● **EXERCISE DIRECTIONS**: The entries follow. Print each one exactly.

START RECORDED DATA

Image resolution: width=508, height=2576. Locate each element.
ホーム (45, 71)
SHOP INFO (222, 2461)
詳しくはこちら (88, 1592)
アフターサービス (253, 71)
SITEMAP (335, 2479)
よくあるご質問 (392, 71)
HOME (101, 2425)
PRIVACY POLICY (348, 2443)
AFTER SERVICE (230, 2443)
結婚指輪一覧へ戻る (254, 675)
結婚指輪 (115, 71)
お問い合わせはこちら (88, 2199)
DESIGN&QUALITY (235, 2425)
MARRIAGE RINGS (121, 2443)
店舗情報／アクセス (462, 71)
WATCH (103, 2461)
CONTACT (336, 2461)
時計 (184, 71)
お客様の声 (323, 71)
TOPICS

END RECORDED DATA

● **ANSWER SECTION**:
Image resolution: width=508, height=2576. Locate each element.
ホーム (45, 71)
SHOP INFO (222, 2461)
詳しくはこちら (88, 1592)
アフターサービス (253, 71)
SITEMAP (335, 2479)
よくあるご質問 (392, 71)
HOME (101, 2425)
PRIVACY POLICY (348, 2443)
AFTER SERVICE (230, 2443)
結婚指輪一覧へ戻る (254, 675)
結婚指輪 (115, 71)
お問い合わせはこちら (88, 2199)
DESIGN&QUALITY (235, 2425)
MARRIAGE RINGS (121, 2443)
店舗情報／アクセス (462, 71)
WATCH (103, 2461)
CONTACT (336, 2461)
時計 (184, 71)
お客様の声 (323, 71)
TOPICS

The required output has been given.